In *proxies* *today*? What's the point considering that browsers have  
supported the Cyrillic encoding soup *and* UTF-8 for years?

How could proxies properly transcode form submissions coming back  
without messing everything up spectacularly?

> With mod_charset in Apache it will (AFAICT) use the information in  
> the <meta> of the document to determine the source encoding and  
> then transcode it to an encoding it believes the client can handle  
> (based on browser sniffing).

I am aware of the Russian Apache project. A glance at the English  
docs suggests it is not reading the meta. In any case, Russian Apache  
is designed as a transcoding origin server--not a proxy.

> It transcodes on a byte level, so the <meta> reamains unchanged,  
> but is overridden by the HTTP header.

Not a fatal problem if the information on the HTTP layer is right  
(until saving to disk, that is).

In my opinion, operators of such servers should take care of not  
sending bogus metas.

>>> Character encoding information shouldn't be duplicated, IMHO,  
>>> that's just asking for trouble.
>> I suggest a mismatch be considered an easy parse error and,  
>> therefore, reportable.
>
> That will not work in the mod_charset case above.

Easy parse errors are not fatal in browsers. Surely it is OK for a  
conformance checker to complain that much at server operators whose  
HTTP layer and meta do not match.

> BOM-sniffing should be done *after* looking at the transport  
> layer's information. It might know something you don't. It's a part  
> of the "guessing-the-content" step.

Sure. The algorithm I suggested was intended for cases where there  
was no encoding information on the HTTP layer.

>> Documents must specify a character encoding an must use an IANA- 
>> registered encoding and must identify it using its preferred MIME  
>> name or use a BOM (with UTF-8, UTF-16 or UTF-32). UAs must  
>> recognize the preferred MIME name of every encoding they support  
>> that has a preferred MIME name. UAs should recognize IANA- 
>> registered aliases.
>
> That could be useful, the only problem being that the IANA list of  
> encoding labels is a bit difficult to read when you want to try  
> figuring out which name to write.

Authors only need to remember one: UTF-8. :-)

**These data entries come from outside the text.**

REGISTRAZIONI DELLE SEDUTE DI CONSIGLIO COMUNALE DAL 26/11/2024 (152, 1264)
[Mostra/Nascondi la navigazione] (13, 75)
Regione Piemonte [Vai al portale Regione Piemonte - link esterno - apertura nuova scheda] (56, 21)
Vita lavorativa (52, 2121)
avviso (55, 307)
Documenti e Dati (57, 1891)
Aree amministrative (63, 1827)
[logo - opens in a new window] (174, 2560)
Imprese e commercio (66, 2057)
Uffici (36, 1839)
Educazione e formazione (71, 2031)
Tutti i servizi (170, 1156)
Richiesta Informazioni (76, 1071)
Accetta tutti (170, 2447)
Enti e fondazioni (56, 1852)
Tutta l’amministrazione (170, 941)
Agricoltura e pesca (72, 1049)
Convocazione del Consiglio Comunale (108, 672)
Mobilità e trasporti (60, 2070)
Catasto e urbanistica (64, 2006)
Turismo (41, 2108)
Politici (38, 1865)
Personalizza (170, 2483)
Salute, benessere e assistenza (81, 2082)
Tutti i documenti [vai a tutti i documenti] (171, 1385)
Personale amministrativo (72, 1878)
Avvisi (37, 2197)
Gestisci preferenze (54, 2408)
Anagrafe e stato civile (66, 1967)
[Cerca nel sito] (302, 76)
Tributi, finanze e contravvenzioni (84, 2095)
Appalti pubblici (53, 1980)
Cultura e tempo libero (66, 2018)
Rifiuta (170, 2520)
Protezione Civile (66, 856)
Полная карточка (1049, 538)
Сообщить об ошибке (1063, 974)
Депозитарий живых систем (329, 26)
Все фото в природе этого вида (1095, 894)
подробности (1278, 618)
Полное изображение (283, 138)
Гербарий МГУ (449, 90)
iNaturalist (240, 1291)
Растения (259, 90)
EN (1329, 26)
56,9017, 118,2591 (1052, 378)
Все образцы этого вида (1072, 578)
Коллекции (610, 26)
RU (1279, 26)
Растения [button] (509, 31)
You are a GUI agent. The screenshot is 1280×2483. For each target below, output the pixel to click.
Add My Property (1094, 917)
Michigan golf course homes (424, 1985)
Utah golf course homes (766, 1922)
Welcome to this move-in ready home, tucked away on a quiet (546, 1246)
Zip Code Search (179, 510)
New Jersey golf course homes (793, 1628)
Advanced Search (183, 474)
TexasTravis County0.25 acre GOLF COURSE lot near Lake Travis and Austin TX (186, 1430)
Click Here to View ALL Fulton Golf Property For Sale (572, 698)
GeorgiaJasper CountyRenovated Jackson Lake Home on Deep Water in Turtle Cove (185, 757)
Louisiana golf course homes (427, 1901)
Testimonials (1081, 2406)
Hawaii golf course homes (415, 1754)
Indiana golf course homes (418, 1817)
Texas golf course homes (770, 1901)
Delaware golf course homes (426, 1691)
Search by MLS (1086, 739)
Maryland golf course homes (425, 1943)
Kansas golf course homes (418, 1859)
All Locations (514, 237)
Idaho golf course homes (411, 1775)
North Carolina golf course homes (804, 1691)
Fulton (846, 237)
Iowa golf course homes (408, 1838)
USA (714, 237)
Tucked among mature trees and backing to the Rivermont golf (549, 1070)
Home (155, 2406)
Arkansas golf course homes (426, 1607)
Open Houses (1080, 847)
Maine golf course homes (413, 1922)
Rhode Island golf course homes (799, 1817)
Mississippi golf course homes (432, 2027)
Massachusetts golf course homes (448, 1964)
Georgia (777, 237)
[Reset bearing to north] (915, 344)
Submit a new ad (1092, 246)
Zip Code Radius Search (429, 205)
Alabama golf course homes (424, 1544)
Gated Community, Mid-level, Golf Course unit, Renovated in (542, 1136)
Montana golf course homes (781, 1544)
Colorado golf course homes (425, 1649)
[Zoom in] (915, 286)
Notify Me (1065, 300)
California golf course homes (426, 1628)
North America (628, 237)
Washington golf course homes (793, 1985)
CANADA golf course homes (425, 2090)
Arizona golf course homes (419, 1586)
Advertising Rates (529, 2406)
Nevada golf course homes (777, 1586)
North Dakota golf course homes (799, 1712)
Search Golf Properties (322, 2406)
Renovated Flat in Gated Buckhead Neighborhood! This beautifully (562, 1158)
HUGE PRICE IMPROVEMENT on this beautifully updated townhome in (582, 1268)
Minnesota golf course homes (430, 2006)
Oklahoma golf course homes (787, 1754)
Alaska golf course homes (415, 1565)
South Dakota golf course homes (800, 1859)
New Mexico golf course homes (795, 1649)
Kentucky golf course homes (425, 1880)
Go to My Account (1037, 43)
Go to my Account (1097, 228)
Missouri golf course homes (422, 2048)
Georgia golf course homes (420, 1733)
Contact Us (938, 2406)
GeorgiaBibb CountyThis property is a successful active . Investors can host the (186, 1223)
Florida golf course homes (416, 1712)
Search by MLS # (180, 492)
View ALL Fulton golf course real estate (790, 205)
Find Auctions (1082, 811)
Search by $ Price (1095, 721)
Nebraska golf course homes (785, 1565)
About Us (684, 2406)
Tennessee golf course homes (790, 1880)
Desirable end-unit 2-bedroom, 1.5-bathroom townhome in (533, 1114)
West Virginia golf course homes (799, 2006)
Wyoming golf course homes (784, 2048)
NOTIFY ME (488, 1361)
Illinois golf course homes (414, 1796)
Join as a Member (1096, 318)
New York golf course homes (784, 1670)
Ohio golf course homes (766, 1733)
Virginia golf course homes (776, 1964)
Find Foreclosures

> I don't think forbidding BOCU-1 is a good idea. If there is ever a  
> proper specification written of it, it could be very useful as a  
> compression format for documents.

Is BOCU-1 so much smaller than UTF-8 with deflate compression on the  
HTTP layer that the gratuitous incompatibility could ever be justified?

-- 
Henri Sivonen
hsivonen at iki.fi
http://hsivonen.iki.fi/
Received on Tuesday, 14 March 2006 01:35:52 UTC